------ MATERIAL PROVIDED
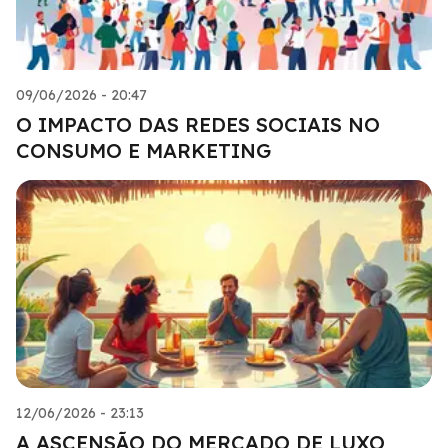
09/06/2026 - 20:47
O IMPACTO DAS REDES SOCIAIS NO
CONSUMO E MARKETING
12/06/2026 - 23:13
A ASCENSÃO DO MERCADO DE LUXO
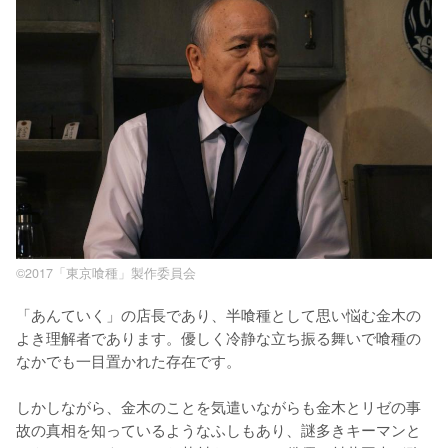
©2017「東京喰種」製作委員会
「あんていく」の店長であり、半喰種として思い悩む金木の
よき理解者であります。優しく冷静な立ち振る舞いで喰種の
なかでも一目置かれた存在です。

しかしながら、金木のことを気遣いながらも金木とリゼの事
故の真相を知っているようなふしもあり、謎多きキーマンと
------------
**WHAT NEEDS TO BE DONE**
Reproduce each entry verbatim, excluding any embedded images.

**TASK OUTPUT**
09/06/2026 - 20:47
O IMPACTO DAS REDES SOCIAIS NO
CONSUMO E MARKETING
12/06/2026 - 23:13
A ASCENSÃO DO MERCADO DE LUXO
©2017「東京喰種」製作委員会
「あんていく」の店長であり、半喰種として思い悩む金木の
よき理解者であります。優しく冷静な立ち振る舞いで喰種の
なかでも一目置かれた存在です。

しかしながら、金木のことを気遣いながらも金木とリゼの事
故の真相を知っているようなふしもあり、謎多きキーマンと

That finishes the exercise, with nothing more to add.